## WORK REQUIRED
Starting with the line that has "Sail Trip Mal" and finishing with the line that has "beneficial for conditions", set down each line below exactly. Pictures are not copied.

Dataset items
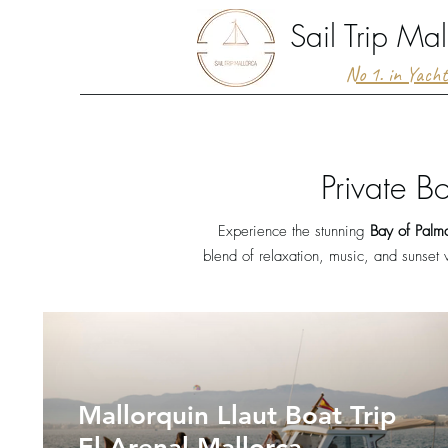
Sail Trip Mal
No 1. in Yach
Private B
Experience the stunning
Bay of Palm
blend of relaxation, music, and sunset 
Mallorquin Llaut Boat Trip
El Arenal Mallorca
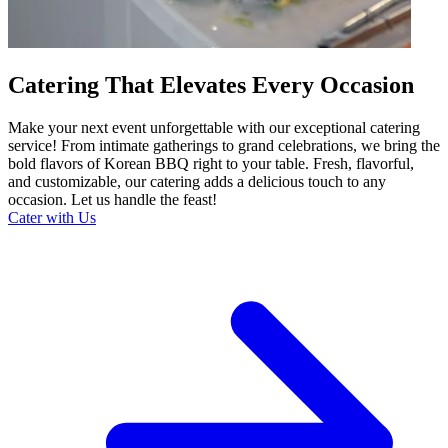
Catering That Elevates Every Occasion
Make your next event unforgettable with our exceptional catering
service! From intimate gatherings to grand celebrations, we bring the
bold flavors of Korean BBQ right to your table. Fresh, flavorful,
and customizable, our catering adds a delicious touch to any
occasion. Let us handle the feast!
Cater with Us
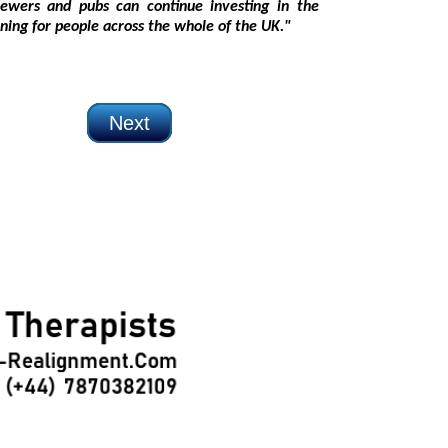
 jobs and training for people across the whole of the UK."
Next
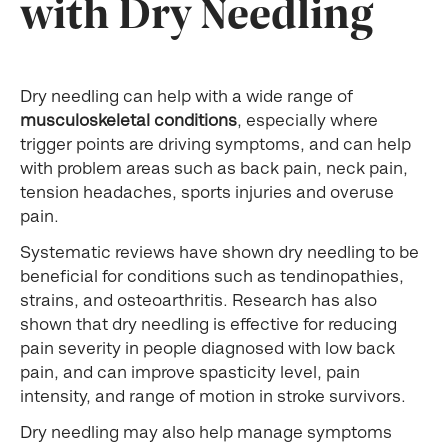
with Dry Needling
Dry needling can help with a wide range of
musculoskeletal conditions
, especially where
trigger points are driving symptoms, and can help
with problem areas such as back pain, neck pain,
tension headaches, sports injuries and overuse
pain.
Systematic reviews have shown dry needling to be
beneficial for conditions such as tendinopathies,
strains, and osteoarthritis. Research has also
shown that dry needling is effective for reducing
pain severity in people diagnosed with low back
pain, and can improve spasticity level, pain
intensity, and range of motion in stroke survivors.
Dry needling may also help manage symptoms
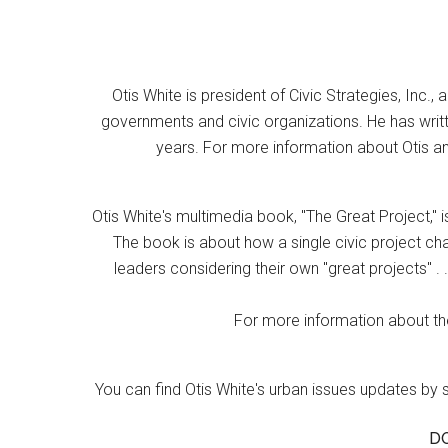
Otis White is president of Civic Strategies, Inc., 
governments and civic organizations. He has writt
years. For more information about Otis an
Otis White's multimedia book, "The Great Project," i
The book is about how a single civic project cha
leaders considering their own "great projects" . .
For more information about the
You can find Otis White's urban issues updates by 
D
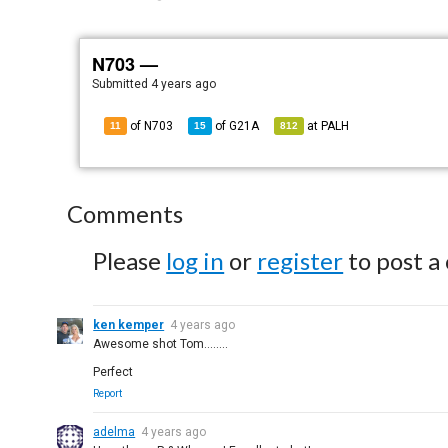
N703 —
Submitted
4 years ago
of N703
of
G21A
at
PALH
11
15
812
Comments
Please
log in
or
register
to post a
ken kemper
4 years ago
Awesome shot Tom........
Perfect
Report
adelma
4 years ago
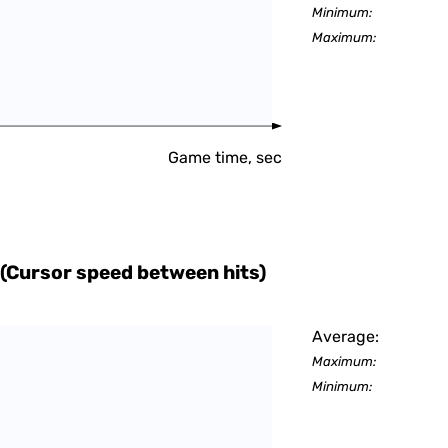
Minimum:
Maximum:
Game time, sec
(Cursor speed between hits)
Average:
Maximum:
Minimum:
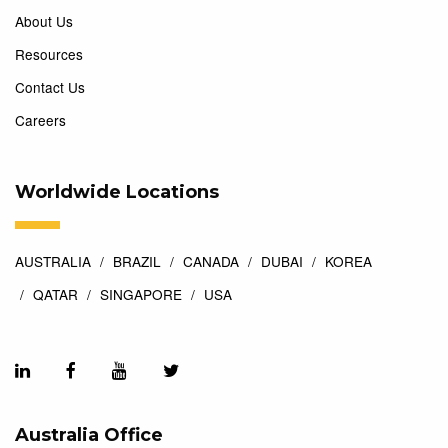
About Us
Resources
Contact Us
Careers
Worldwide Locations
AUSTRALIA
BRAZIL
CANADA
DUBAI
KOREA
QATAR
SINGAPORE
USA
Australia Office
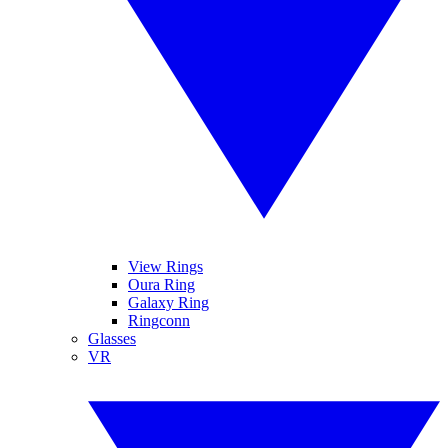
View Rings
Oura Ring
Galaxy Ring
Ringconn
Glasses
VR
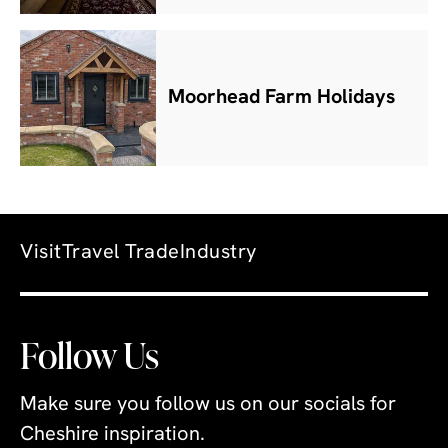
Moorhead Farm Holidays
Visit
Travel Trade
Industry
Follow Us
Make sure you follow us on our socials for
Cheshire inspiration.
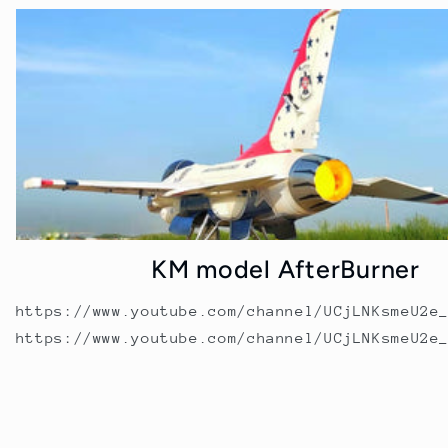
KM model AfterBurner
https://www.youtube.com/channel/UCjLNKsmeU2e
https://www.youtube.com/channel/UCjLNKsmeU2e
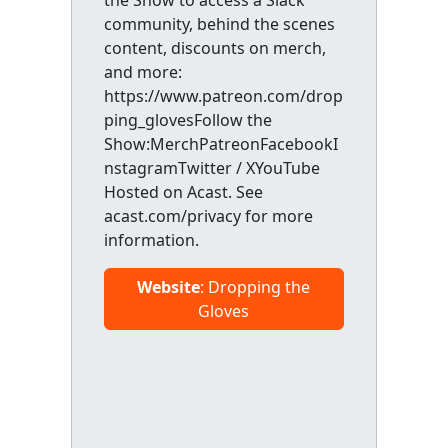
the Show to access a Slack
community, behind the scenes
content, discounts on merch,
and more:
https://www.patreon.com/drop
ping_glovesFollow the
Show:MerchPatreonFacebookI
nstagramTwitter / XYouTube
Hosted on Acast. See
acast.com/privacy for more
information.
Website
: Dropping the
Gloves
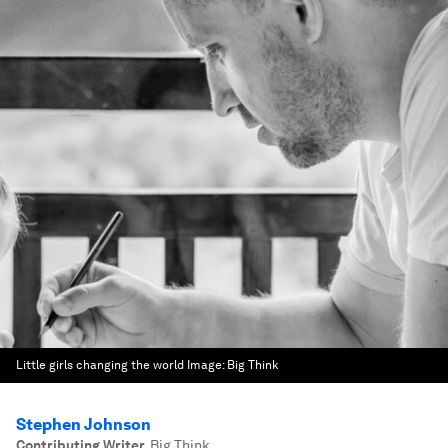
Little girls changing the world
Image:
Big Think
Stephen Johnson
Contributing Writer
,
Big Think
--
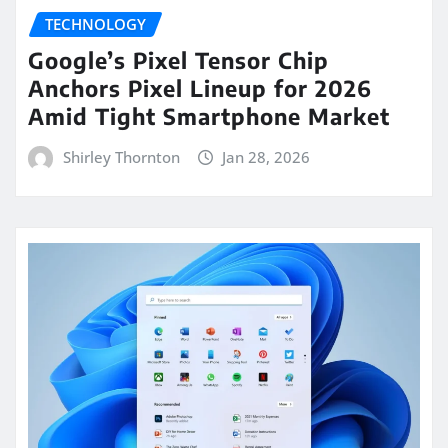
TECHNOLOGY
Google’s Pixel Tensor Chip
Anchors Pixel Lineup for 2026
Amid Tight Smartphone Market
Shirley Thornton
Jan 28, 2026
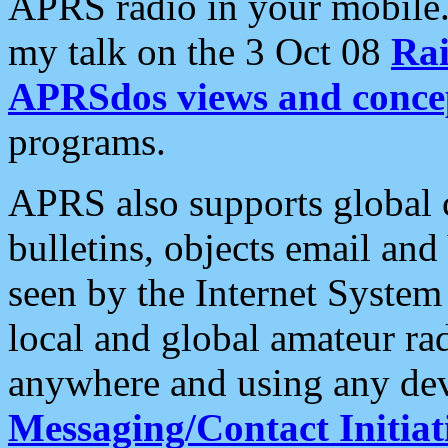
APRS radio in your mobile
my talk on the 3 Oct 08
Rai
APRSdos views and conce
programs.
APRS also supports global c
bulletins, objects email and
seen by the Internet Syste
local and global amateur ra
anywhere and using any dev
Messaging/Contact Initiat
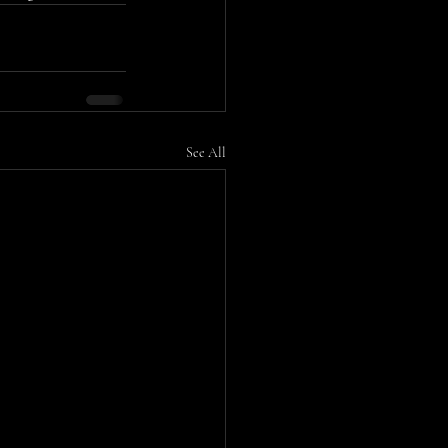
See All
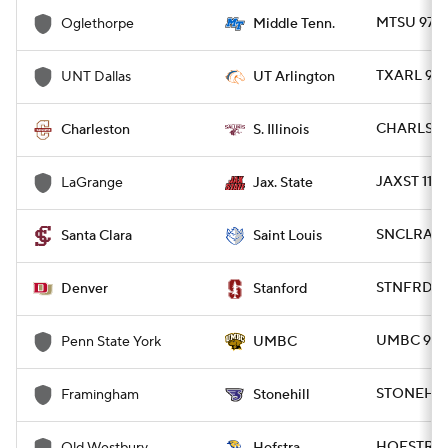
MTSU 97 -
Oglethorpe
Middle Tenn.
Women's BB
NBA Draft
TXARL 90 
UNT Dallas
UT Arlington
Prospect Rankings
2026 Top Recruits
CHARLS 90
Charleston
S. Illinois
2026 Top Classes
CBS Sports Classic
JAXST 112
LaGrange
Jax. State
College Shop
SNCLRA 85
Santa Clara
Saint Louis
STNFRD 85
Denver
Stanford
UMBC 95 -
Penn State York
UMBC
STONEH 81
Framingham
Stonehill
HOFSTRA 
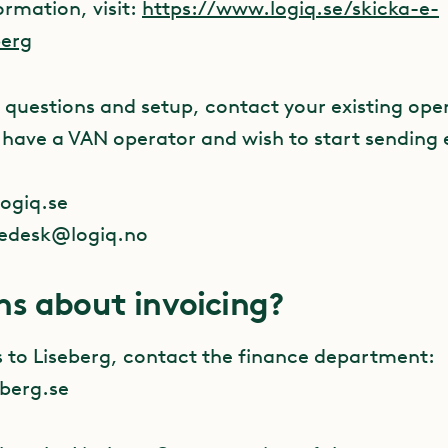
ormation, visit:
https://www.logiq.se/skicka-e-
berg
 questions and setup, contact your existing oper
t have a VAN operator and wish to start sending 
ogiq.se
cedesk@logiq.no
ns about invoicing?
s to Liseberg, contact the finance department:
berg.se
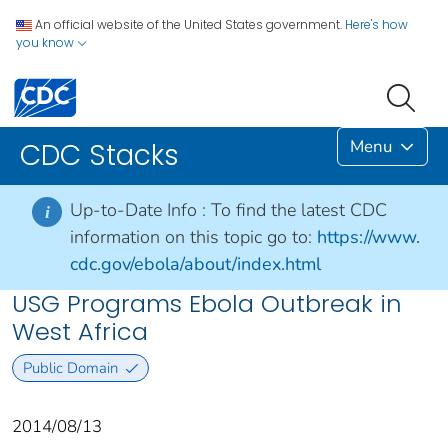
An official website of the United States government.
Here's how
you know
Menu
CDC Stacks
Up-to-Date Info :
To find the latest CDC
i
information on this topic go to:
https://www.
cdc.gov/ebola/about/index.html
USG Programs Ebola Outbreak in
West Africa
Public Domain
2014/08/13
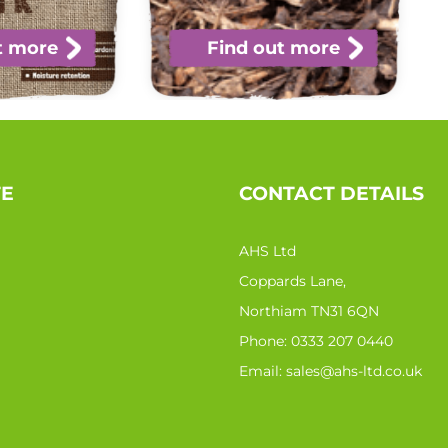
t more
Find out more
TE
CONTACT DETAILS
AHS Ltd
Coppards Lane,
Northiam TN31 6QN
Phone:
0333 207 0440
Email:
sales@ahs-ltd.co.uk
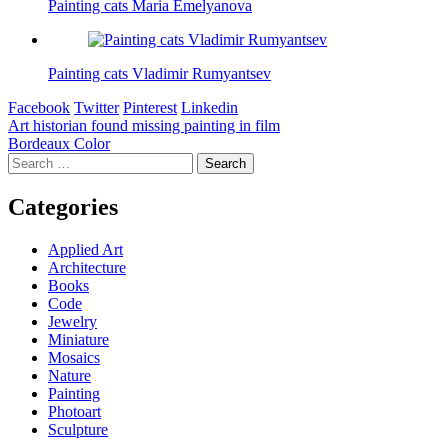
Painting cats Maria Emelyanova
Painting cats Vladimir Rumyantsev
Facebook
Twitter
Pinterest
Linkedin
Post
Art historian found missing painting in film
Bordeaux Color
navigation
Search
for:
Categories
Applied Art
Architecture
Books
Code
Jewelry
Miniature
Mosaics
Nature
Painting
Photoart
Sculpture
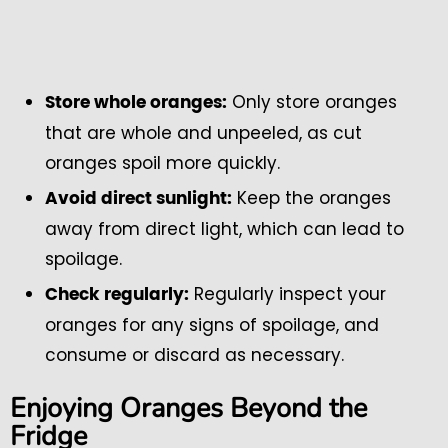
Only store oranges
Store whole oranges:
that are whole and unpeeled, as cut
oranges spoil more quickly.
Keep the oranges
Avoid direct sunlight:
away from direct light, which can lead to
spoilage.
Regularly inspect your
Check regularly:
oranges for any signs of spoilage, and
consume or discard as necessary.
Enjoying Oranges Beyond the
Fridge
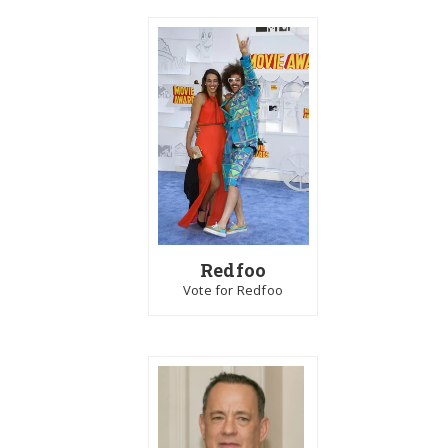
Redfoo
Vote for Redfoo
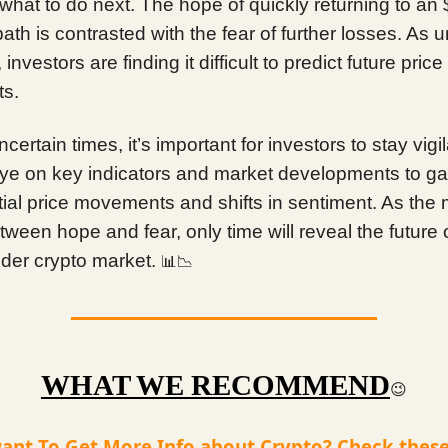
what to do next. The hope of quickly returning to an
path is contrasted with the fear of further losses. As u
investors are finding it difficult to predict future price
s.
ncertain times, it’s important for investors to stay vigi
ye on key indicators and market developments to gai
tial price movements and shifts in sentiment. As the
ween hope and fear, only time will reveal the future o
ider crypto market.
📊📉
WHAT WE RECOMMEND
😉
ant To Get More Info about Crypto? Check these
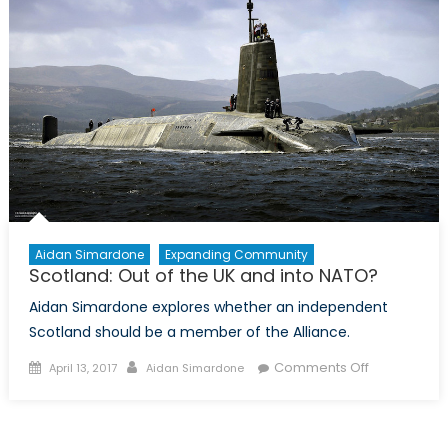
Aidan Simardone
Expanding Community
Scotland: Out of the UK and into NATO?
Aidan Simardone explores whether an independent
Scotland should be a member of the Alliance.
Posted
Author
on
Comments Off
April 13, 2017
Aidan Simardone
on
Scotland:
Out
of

## EXPECTED OUTPUT
Sail Trip Mal
No 1. in Yach
Private B
Experience the stunning
Bay of Palm
blend of relaxation, music, and sunset 
Mallorquin Llaut Boat Trip
El Arenal Mallorca
Catering That Elevates Every Occasion
Make your next event unforgettable with our exceptional catering
service! From intimate gatherings to grand celebrations, we bring the
bold flavors of Korean BBQ right to your table. Fresh, flavorful,
and customizable, our catering adds a delicious touch to any
occasion. Let us handle the feast!
Cater with Us
 jobs and training for people across the whole of the UK."
Next
with Dry Needling
Dry needling can help with a wide range of
musculoskeletal conditions
, especially where
trigger points are driving symptoms, and can help
with problem areas such as back pain, neck pain,
tension headaches, sports injuries and overuse
pain.
Systematic reviews have shown dry needling to be
beneficial for conditions such as tendinopathies,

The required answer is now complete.